Vous dressez le tableau des violations du droit international commises par Israël. Le droit international sera-t-il un jour respecté dans le conflit avec les palestiniens ?

Le 8 juillet 2014 commençait l’opération « Roc inébranlable » et traduit dans la presse par « Bordure protectrice », avec comme objectif affiché du gouvernement israélien de détruire les tunnels qui contournent le strict blocus de Gaza, imposé par Israël depuis 2005. Depuis 2008 et l’opération « Plomb durci », c’est la troisième attaque menée à Gaza par les forces armées israéliennes. L’opération « Bordure protectrice » qui a duré cinquante jours, a été la plus meurtrière pour la population civile de la bande de Gaza : elle a fait près de 2 500 morts dont plus de 500 enfants, 11 000 blessés gravement mutilés et/ou handicapés, 475 000 déplacés, 55 000 maisons détruites, sans compter les infrastructures détruites côté palestinien et 67 morts dont 64 soldats côté israélien. Sachant que l’enclave palestinienne ne dispose pas des infrastructures adéquates pour les 1,8 million d’habitants qui s’entassent sur 362 km². Sous état de siège militaire, avec un taux de chômage de 40 % dont 60 % chez les jeunes de 15 à 29 ans, 53 % de la population âgée de moins de 18 ans, la population est confrontée à de nombreuses pénuries matérielles et survit dans des conditions de vie proches de l’indigence. Près de 70 % des Palestiniens dépendent de l’aide humanitaire. Il faut également rappeler que le gouvernement israélien viole régulièrement le droit international au travers de l’occupation militaire illégale des territoires palestiniens, or la résolution de ce conflit asymétrique passe nécessairement par le respect du droit international. Pourtant, la stratégie actuelle, du gouvernement israélien, basée sur l’occupation, la terreur et l’oppression, est une impasse. Mais dans les faits, tant que de grandes démocraties occidentales comme les États-Unis ou l’Union Européenne, continueront d’appuyer une puissance occupante, alors il est clair, qu’il n’y aura pas de respect du droit international dans ce conflit.

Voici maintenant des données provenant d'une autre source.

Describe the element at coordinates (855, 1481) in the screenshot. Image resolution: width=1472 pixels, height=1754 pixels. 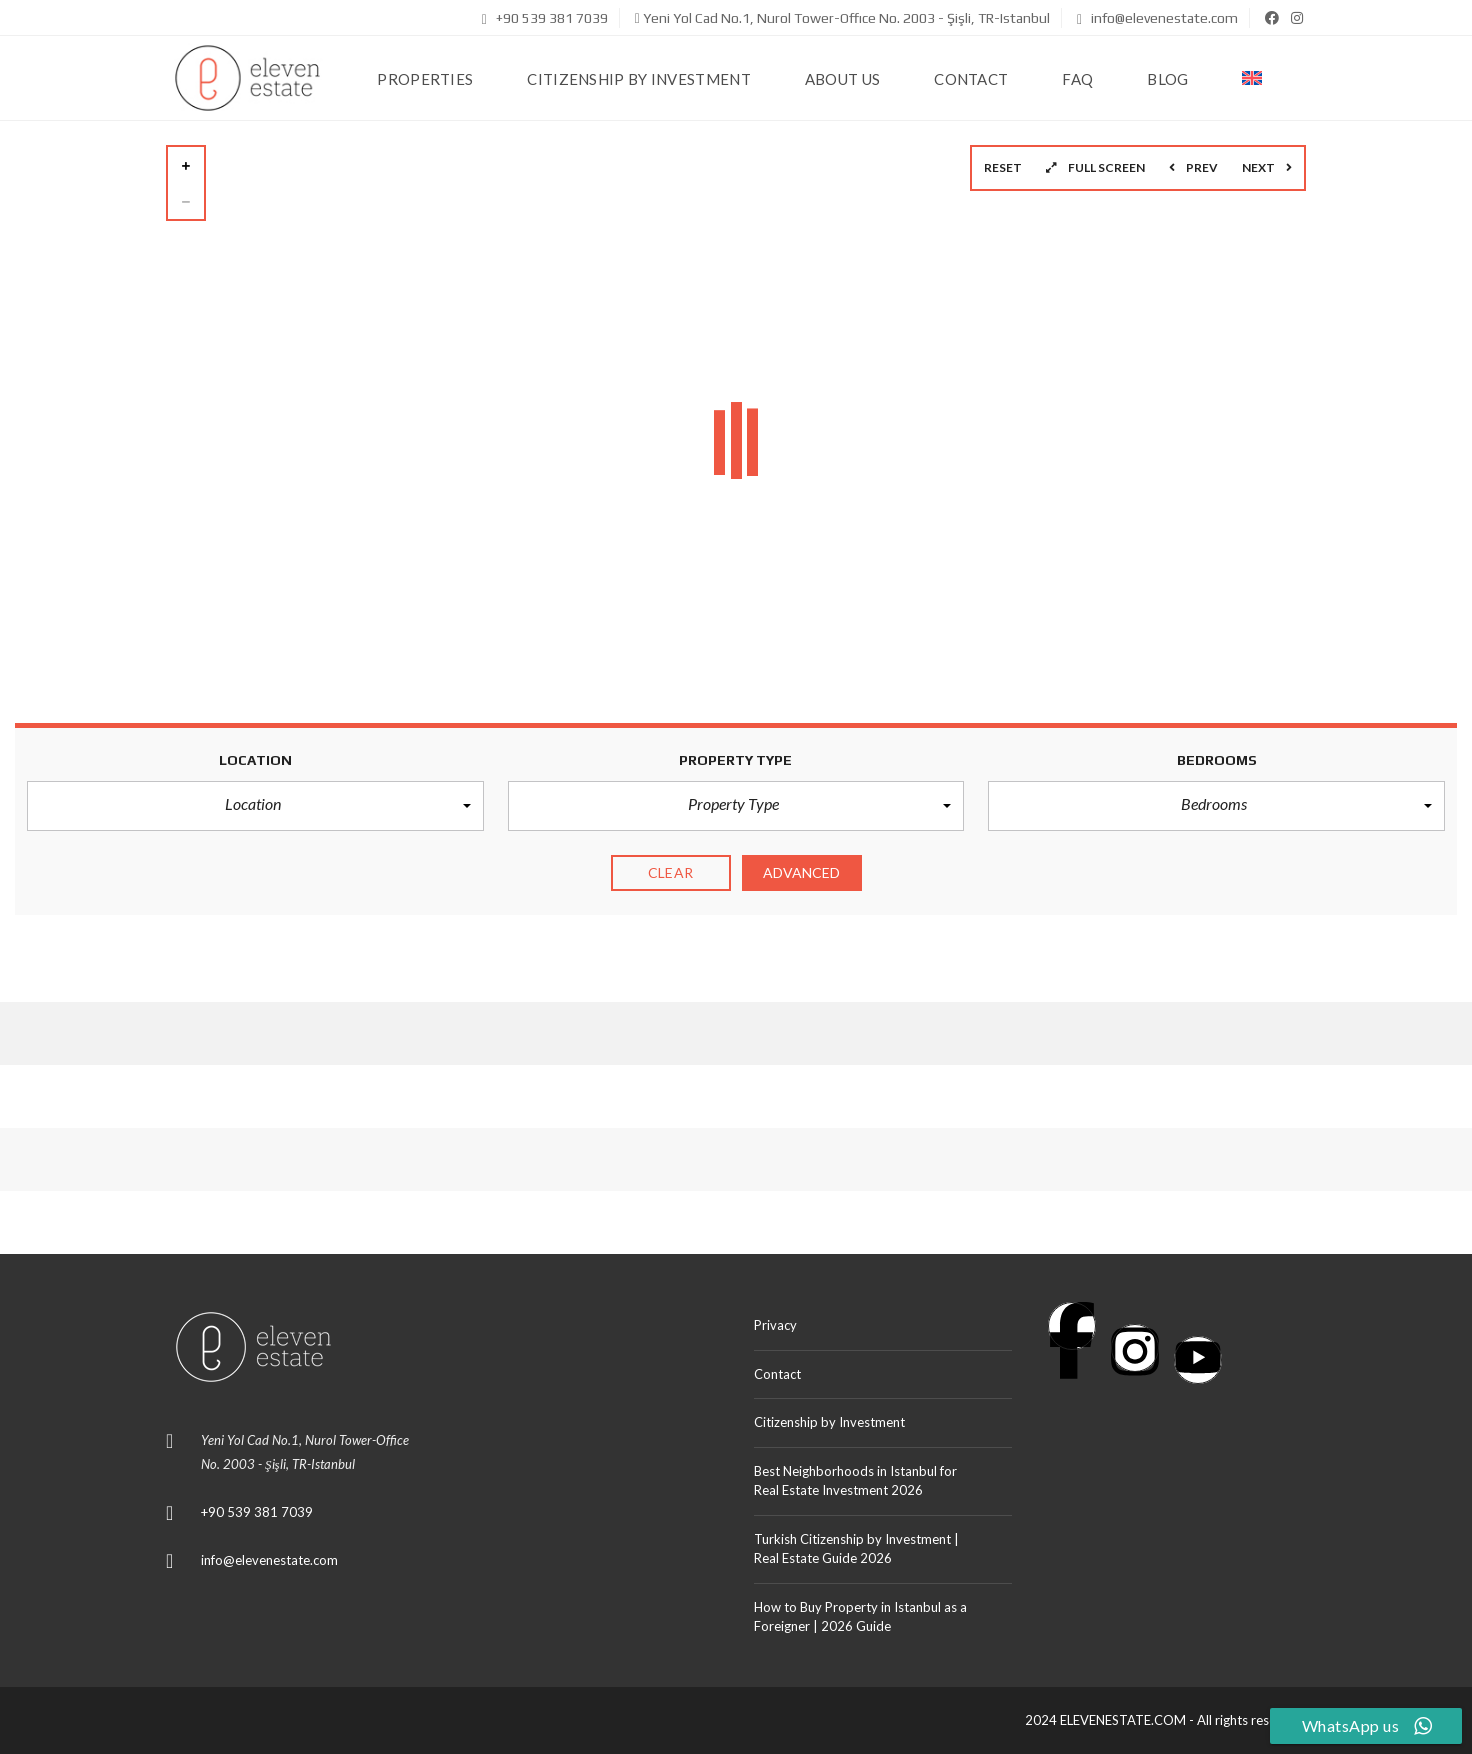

Vous écrivez que le Hamas ne fait que rêver de détruire Israël alors que le gouvernement israélien détruit réellement la Palestine.

Effectivement, cette affirmation est un des principaux arguments du gouvernement israélien de Benyamin Netanyahou. Il y a dans ce conflit une terrible disproportion de forces entre colonisateurs et colonisés. Depuis novembre 2012, date de l’offensive israélienne « Pilier de défense », Israël a violé le cessez-le-feu à de très nombreuses reprises au travers d’attaques aériennes, d’incursions militaires, de terres agricoles rasées et polluées, d’attaques de pêcheurs dans la bande de pêche autorisée, d’enlèvements illégaux et du meurtre de plusieurs dizaines de civils de la bande de Gaza.

Lors de la dernière opération militaire israélienne contre la bande de Gaza, 80 % des morts palestiniens étaient des civils alors que le droit international humanitaire est censé protéger les populations civiles. Des centaines de milliers de civils ont été déplacés, alors qu’il n’y a nul endroit sûr où se réfugier dans la bande de Gaza : les refuges de l’ONU qui hébergent les civils ont à plusieurs reprises été ciblés par les bombardements israéliens. La destruction et les massacres de la localité de Khouzaa, les quartiers de Jabālīyah, de Beit Hanoun ou de Rafah ou de Shujaiya sont difficiles à comprendre. Même la centrale électrique a été détruite. Comment les hôpitaux continueront ils leur travail? Comment les centres de traitement des eaux usées fonctionneront ils? Comment avoir de l’eau potable? Les infrastructures nécessaires à la survie des populations civiles palestiniennes ont été volontairement détruites par l’armée israélienne.

Dans les faits, le Hamas n’a pas la capacité militaire de détruire Israël. A contrario, le gouvernement israélien ne se contente pas de rêver, il détruit réellement la Palestine. Pour que le Hamas comprenne que la lutte armée est vaine et qu’il en vienne au dialogue, il faut également un interlocuteur israélien sérieux qui accepte de dialoguer avec toutes les composantes de la société palestinienne, parce qu’une paix durable ne se décrète pas de façon unilatérale et que la paix se négocie aussi avec son ennemi.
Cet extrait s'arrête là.